Copy, exactly and without additions, every line in the records below from the one holding "在生成 CodeQL 数据库之前，需要：" through the one holding "Pour ne rien", both ends included.

-- Opening Marker --

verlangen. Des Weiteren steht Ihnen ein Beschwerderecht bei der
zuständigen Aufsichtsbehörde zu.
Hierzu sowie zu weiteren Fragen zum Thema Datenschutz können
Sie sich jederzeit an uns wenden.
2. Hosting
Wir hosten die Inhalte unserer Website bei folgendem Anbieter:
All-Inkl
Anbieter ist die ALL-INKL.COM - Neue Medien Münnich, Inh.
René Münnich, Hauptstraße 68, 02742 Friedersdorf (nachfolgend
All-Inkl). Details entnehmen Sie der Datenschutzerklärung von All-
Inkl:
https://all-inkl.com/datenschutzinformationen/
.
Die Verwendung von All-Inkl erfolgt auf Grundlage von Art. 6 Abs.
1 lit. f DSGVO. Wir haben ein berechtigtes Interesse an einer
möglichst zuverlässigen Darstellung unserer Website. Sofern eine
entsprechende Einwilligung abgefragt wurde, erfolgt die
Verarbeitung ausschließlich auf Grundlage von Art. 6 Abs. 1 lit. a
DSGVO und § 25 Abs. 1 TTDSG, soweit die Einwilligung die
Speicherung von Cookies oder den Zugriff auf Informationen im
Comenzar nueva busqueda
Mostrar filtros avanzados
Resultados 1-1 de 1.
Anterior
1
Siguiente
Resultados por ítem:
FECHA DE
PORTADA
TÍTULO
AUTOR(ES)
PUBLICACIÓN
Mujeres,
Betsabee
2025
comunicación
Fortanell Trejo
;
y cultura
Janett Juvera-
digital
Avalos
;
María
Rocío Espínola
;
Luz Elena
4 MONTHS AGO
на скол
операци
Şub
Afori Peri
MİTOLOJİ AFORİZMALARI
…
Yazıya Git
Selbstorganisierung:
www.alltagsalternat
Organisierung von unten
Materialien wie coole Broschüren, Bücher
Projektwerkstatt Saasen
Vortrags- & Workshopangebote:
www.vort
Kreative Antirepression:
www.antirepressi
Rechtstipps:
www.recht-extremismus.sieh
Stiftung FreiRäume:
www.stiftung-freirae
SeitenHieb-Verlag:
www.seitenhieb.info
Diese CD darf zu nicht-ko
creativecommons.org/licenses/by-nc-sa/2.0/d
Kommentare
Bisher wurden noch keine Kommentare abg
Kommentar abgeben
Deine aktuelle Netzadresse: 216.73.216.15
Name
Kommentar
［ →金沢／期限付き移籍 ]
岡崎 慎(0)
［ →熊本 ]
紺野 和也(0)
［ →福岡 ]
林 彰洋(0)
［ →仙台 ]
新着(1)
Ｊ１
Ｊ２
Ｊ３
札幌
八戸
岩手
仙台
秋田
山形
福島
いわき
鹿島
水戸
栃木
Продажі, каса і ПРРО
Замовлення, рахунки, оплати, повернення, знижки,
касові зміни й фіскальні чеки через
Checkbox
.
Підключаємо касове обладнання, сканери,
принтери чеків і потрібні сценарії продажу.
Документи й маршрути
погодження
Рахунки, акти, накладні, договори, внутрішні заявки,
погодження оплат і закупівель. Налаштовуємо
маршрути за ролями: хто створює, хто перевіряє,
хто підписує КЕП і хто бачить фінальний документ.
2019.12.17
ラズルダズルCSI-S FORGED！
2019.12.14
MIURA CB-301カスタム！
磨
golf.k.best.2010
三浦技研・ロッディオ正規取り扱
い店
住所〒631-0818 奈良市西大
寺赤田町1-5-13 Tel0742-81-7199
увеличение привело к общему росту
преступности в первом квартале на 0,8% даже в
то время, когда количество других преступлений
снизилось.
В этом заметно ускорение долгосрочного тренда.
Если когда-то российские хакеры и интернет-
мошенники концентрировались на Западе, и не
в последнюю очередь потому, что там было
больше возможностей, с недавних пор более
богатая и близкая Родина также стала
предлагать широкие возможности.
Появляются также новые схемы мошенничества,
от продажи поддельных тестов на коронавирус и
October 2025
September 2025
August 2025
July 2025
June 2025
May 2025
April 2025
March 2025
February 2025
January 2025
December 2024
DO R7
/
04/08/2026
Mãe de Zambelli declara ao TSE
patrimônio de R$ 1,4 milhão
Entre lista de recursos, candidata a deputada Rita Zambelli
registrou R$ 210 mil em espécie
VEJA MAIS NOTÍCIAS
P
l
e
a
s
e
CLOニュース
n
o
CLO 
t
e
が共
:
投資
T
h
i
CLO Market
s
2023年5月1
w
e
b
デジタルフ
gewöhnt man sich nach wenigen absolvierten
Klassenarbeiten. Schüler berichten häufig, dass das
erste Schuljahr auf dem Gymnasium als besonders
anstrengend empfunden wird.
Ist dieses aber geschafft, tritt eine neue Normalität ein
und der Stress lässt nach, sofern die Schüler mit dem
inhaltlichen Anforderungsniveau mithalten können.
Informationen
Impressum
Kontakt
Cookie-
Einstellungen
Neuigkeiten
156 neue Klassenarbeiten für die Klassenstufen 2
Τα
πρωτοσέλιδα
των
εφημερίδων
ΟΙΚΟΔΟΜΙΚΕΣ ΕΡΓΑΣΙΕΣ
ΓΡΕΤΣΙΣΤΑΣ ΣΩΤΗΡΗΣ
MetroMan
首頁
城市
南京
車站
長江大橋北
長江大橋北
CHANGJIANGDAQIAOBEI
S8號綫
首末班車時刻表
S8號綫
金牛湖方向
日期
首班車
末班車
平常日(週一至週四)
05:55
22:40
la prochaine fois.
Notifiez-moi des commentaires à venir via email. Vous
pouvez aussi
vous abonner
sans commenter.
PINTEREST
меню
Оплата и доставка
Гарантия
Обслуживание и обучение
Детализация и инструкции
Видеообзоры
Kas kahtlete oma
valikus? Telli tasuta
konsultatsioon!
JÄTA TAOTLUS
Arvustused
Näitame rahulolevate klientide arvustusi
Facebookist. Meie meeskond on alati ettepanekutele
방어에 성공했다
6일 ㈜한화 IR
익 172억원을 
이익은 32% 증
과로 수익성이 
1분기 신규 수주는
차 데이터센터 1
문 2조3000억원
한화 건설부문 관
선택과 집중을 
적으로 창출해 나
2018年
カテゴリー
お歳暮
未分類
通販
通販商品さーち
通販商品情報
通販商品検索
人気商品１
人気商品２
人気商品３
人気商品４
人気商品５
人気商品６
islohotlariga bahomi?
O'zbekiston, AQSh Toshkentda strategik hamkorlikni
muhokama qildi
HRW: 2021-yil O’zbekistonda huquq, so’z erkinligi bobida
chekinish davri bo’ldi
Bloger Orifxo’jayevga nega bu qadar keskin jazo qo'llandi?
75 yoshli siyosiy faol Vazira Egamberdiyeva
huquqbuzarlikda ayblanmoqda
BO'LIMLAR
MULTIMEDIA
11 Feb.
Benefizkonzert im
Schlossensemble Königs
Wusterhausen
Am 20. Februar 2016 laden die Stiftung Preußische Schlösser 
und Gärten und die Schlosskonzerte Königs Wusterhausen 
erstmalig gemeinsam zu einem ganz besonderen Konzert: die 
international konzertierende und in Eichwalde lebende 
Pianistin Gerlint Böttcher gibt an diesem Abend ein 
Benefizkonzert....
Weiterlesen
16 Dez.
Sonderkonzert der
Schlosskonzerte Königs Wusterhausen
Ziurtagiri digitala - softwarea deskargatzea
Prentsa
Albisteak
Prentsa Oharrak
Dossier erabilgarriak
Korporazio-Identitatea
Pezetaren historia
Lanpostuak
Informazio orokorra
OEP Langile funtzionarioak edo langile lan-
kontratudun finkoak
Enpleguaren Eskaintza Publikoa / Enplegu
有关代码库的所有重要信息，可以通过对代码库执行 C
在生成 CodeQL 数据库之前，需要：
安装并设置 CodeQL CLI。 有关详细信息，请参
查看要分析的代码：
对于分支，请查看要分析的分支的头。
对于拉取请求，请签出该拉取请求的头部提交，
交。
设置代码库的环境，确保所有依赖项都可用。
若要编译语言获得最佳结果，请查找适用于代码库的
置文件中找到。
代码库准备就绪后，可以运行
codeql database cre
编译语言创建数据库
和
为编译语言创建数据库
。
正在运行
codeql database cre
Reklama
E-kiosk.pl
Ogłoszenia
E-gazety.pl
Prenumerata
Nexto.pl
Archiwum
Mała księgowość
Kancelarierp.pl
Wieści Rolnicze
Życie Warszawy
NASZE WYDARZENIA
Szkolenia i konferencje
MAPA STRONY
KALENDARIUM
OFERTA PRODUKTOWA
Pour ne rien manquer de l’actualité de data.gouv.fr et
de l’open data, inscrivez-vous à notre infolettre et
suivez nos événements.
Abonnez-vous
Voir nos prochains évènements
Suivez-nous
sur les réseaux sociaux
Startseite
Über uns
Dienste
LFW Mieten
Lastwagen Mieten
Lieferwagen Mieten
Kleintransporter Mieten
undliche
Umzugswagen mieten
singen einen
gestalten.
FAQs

-- Closing Marker --

▶ [Result for this task]:
在生成 CodeQL 数据库之前，需要：
安装并设置 CodeQL CLI。 有关详细信息，请参
查看要分析的代码：
对于分支，请查看要分析的分支的头。
对于拉取请求，请签出该拉取请求的头部提交，
交。
设置代码库的环境，确保所有依赖项都可用。
若要编译语言获得最佳结果，请查找适用于代码库的
置文件中找到。
代码库准备就绪后，可以运行
codeql database cre
编译语言创建数据库
和
为编译语言创建数据库
。
正在运行
codeql database cre
Reklama
E-kiosk.pl
Ogłoszenia
E-gazety.pl
Prenumerata
Nexto.pl
Archiwum
Mała księgowość
Kancelarierp.pl
Wieści Rolnicze
Życie Warszawy
NASZE WYDARZENIA
Szkolenia i konferencje
MAPA STRONY
KALENDARIUM
OFERTA PRODUKTOWA
Pour ne rien manquer de l’actualité de data.gouv.fr et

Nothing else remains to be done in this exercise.